Exercise
All the data below goes into the copy word for word, but the pictures don't.

Excerpted records
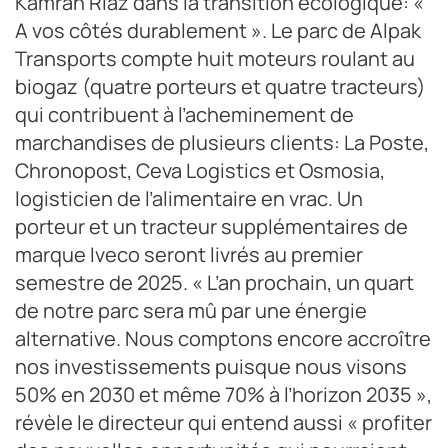
Kamran Riaz dans la transition écologique: «
A vos côtés durablement ». Le parc de Alpak
Transports compte huit moteurs roulant au
biogaz (quatre porteurs et quatre tracteurs)
qui contribuent à l’acheminement de
marchandises de plusieurs clients: La Poste,
Chronopost, Ceva Logistics et Osmosia,
logisticien de l’alimentaire en vrac. Un
porteur et un tracteur supplémentaires de
marque Iveco seront livrés au premier
semestre de 2025. « L’an prochain, un quart
de notre parc sera mû par une énergie
alternative. Nous comptons encore accroître
nos investissements puisque nous visons
50% en 2030 et même 70% à l’horizon 2035 »,
révèle le directeur qui entend aussi « profiter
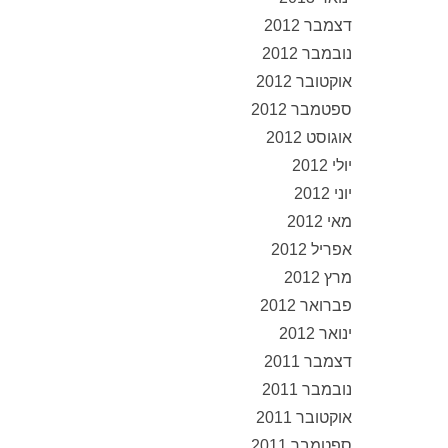
דצמבר 2012
נובמבר 2012
אוקטובר 2012
ספטמבר 2012
אוגוסט 2012
יולי 2012
יוני 2012
מאי 2012
אפריל 2012
מרץ 2012
פברואר 2012
ינואר 2012
דצמבר 2011
נובמבר 2011
אוקטובר 2011
ספטמבר 2011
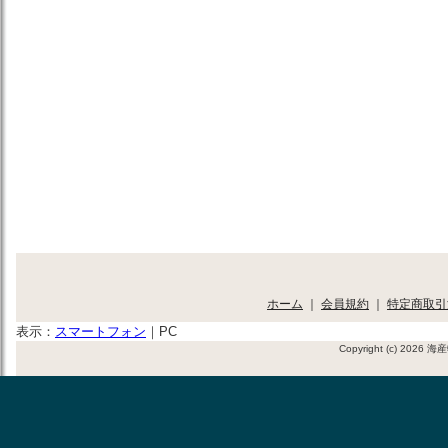
ホーム
｜
会員規約
｜
特定商取引
表示：
スマートフォン
｜
PC
Copyright (c) 2026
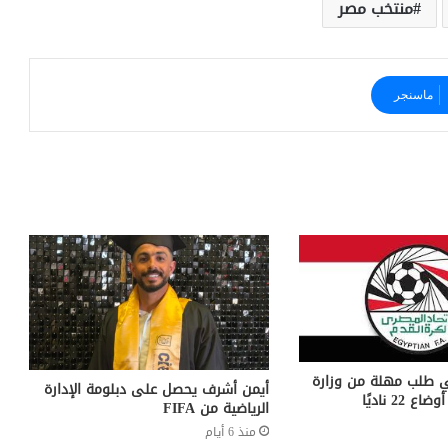
منتخب مصر
ماسنجر
في طلب مهلة من وزارة
أيمن أشرف يحصل على دبلومة الإدارة
22 ناديًا
الرياضية من FIFA
منذ 6 أيام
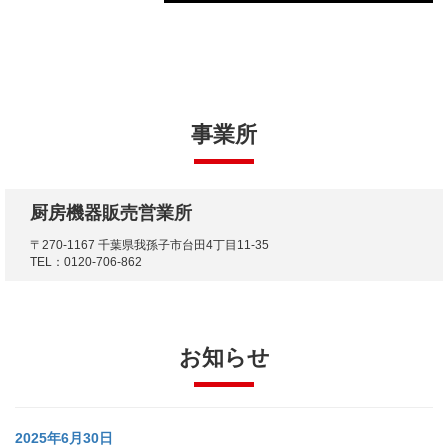
事業所
厨房機器販売営業所
〒270-1167 千葉県我孫子市台田4丁目11-35
TEL：0120-706-862
お知らせ
2025年6月30日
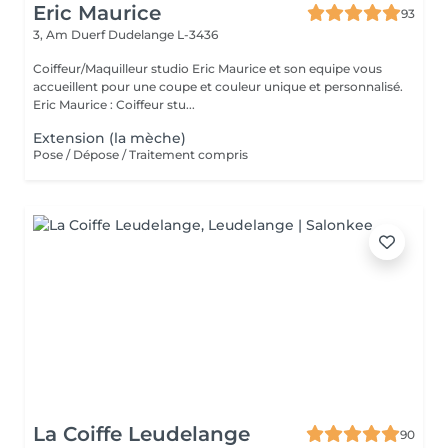
Eric Maurice
93
3, Am Duerf
Dudelange L-3436
Coiffeur/Maquilleur studio Eric Maurice et son equipe vous
accueillent pour une coupe et couleur unique et personnalisé.
Eric Maurice : Coiffeur stu...
Extension (la mèche)
Pose / Dépose / Traitement compris
La Coiffe Leudelange
90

Result of the task
Kamran Riaz dans la transition écologique: «
A vos côtés durablement ». Le parc de Alpak
Transports compte huit moteurs roulant au
biogaz (quatre porteurs et quatre tracteurs)
qui contribuent à l’acheminement de
marchandises de plusieurs clients: La Poste,
Chronopost, Ceva Logistics et Osmosia,
logisticien de l’alimentaire en vrac. Un
porteur et un tracteur supplémentaires de
marque Iveco seront livrés au premier
semestre de 2025. « L’an prochain, un quart
de notre parc sera mû par une énergie
alternative. Nous comptons encore accroître
nos investissements puisque nous visons
50% en 2030 et même 70% à l’horizon 2035 »,
révèle le directeur qui entend aussi « profiter
דצמבר 2012
נובמבר 2012
אוקטובר 2012
ספטמבר 2012
אוגוסט 2012
יולי 2012
יוני 2012
מאי 2012
אפריל 2012
מרץ 2012
פברואר 2012
ינואר 2012
דצמבר 2011
נובמבר 2011
אוקטובר 2011
ספטמבר 2011
ホーム
｜
会員規約
｜
特定商取引
表示：
スマートフォン
｜
PC
Copyright (c) 2026
منتخب مصر
ماسنجر
في طلب مهلة من وزارة
أيمن أشرف يحصل على دبلومة الإدارة
22 ناديًا
الرياضية من FIFA
منذ 6 أيام
事業所
厨房機器販売営業所
〒270-1167 千葉県我孫子市台田4丁目11-35
TEL：0120-706-862
お知らせ
2025年6月30日
Eric Maurice
93
3, Am Duerf
Dudelange L-3436
Coiffeur/Maquilleur studio Eric Maurice et son equipe vous
accueillent pour une coupe et couleur unique et personnalisé.
Eric Maurice : Coiffeur stu...
Extension (la mèche)
Pose / Dépose / Traitement compris
La Coiffe Leudelange
90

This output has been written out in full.